[Source material]
-------------------------

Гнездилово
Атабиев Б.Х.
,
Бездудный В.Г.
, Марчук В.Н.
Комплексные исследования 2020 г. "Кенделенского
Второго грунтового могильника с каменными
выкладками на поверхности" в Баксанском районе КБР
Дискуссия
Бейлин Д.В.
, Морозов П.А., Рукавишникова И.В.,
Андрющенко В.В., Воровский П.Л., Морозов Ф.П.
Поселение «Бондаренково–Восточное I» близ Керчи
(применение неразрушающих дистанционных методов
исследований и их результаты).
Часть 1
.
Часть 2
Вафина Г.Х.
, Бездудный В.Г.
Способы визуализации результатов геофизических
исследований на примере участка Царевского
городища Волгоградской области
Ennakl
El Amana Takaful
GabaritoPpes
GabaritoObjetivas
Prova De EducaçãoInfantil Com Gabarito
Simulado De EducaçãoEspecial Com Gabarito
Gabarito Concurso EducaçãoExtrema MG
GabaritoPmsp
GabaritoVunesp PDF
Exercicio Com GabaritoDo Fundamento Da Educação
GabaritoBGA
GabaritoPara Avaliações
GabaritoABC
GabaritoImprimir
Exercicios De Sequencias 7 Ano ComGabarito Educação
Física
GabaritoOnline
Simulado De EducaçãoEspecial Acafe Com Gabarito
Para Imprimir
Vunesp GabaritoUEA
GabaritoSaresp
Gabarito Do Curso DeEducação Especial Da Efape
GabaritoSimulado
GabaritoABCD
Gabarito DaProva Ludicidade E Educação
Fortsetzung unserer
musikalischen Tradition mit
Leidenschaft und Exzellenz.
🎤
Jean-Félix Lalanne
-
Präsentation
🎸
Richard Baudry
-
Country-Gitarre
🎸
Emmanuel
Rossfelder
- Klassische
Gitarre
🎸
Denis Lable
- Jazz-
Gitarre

-------------------------

[Problem description] From the data, work out how many lines include the word "Морозов"; the reply is that number and nothing else.

[Reply] 2